Smooth muscle cells form the wall of blood vessels and visceral hollow organs such as the gastrointestinal tract. Disturbances of contraction and relaxation underlie a number of severe diseases such as hypertension or sepsis associated hypertension, asthma, and premature labor. Such disease but also development and aging have a profound effect of the protein phenotype of the contractile apparatus leading to concomitant changes in the contractile properties. For instance, smooth muscle cells in atherosclerotic vessels adopt an immature synthetic phenotype.

 

Smooth muscle contraction is dually regulated. The major activating regulatory mechanisms involves the Ca2+-dependent activation of myosin light chain kinase (MLCK) followed by phosphorylation of the regulatory light chains of myosin (MLC20) while dephosphorylation of MLC20 by a specific phosphatase (MLCP) lowers tone. MLCP is a heterotrimeric enzyme consisting of a catalytic, regulatory subunit, called MYPT1, which targets the catalytic subunit to myosin, and a 20kDa subunit of unknown function. MLCP is itself target of a number of protein kinase cascades that modulate its activity thereby increasing Ca2+-sensitivity of contraction by the Rho/Rho-Kinase and the PKC pathways and decreasing by the cAMP/PKA and cGMP/PKG pathways. These modulatory effects are mediated by phosphorylating several serine and threonine residues on MYPT1 and of regulatory peptides, CPI1, which inhibits MLCP and telokin, thought to activate MLCP. The second regulatory mechanism is thin filament filament based and involves caldesmon and regulation of actin filament stability. However, the precise mechanisms of cyclic nucleotide medatiated relaxation and the role of thin filament linked mechanisms are still incompletely understood.

 

We have a long standing interest in elucidating the mechanisms that mediate cyclic nucleotide induced desensitization of the contractile machinery to the activator Ca2+ thereby inducing relaxation. These second messengers are generated in response to β-adrenergic stimulation or endothelial NO release. We also investigate the role of the thin filament linked protein, caldesmon, putative regulatory affects smooth muscle function as well as how dedifferentiation of smooth muscle cells is prevented. 
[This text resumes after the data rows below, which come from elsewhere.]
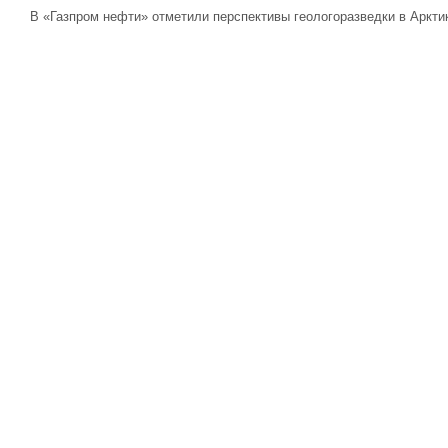
В «Газпром нефти» отметили перспективы геологоразведки в Аркти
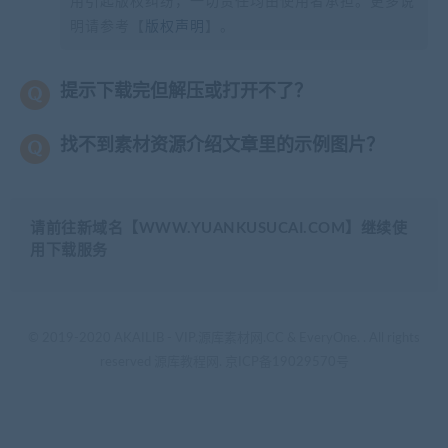
用引起版权纠纷，一切责任均由使用者承担。更多说
明请参考【
版权声明
】。
提示下载完但解压或打开不了？
找不到素材资源介绍文章里的示例图片？
请前往新域名【WWW.YUANKUSUCAI.COM】继续使
用下载服务
© 2019-2020 AKAILIB - VIP.源库素材网.CC & EveryOne. . All rights
reserved
源库教程网.
京ICP备19029570号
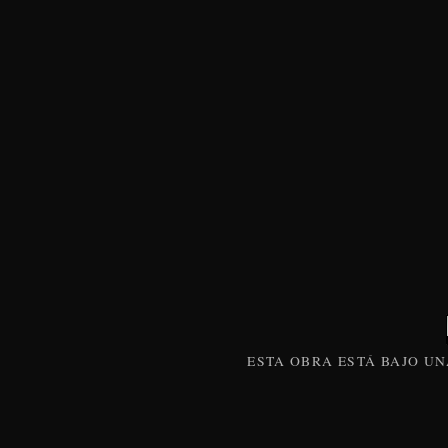
ESTA
OBRA
ESTÁ BAJO U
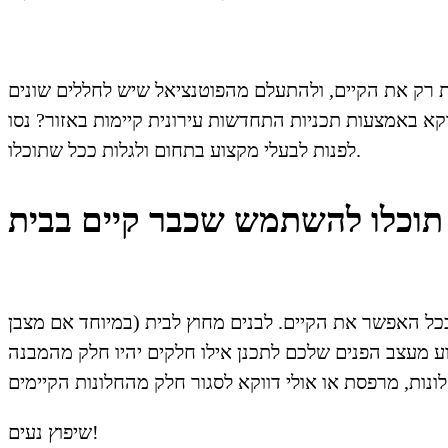
ת רק את הקיים, ולהתעלם מהפוטנציאל שיש לחללים שונים
וקא באמצעות תכניות התחדשות עירונית קיימות באזור? נסו
לפנות לבעלי מקצוע בתחום ולגלות ככל שתוכלו.
כל האפשר את הקיים. לבנים מחוץ לבית (במיוחד אם מצבן
יוע מעצב הפנים שלכם לתכנן אילו חלקים יהיו חלק מהמבנה
שיפוץ נעים!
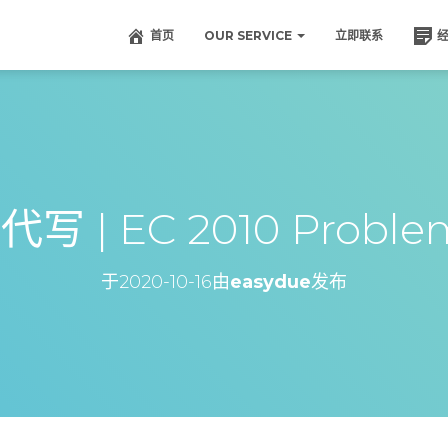
首页
OUR SERVICE
立即联系
 | EC 2010 Problem
于
2020-10-16
由
easydue
发布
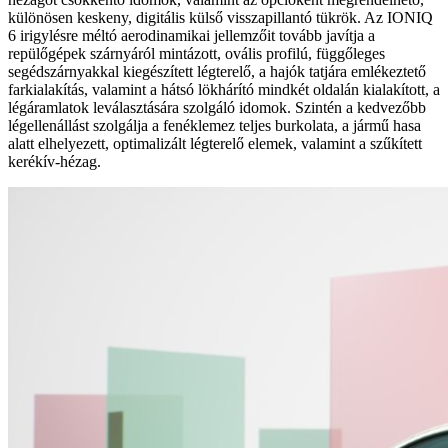
különösen keskeny, digitális külső visszapillantó tükrök. Az IONIQ
6 irigylésre méltó aerodinamikai jellemzőit tovább javítja a
repülőgépek szárnyáról mintázott, ovális profilú, függőleges
segédszárnyakkal kiegészített légterelő, a hajók tatjára emlékeztető
farkialakítás, valamint a hátsó lökhárító mindkét oldalán kialakított, a
légáramlatok leválasztására szolgáló idomok. Szintén a kedvezőbb
légellenállást szolgálja a fenéklemez teljes burkolata, a jármű hasa
alatt elhelyezett, optimalizált légterelő elemek, valamint a szűkített
kerékív-hézag.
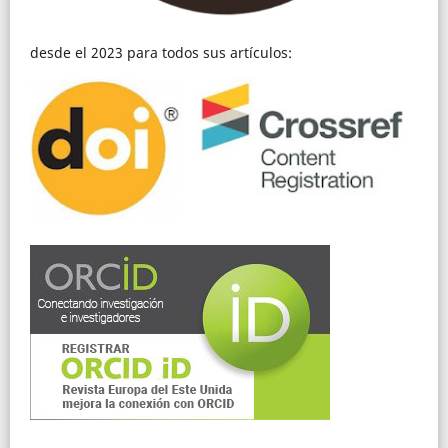
desde el 2023 para todos sus artículos:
The relative contribution of these pathways to tone regulation differs between different types of smooth muscle and between fetal/neonatal, adult, and aged smooth muscles and between the synthetic/proliferative and contractile phenotype. To elucidate the interplay of these different regulatory pathways we use different gene-modified animals and investigate the biomechanical properties ex vivo of the different intact and permeabilized smooth muscles in conjunction with phosphorylation determinations of the regulatory proteins.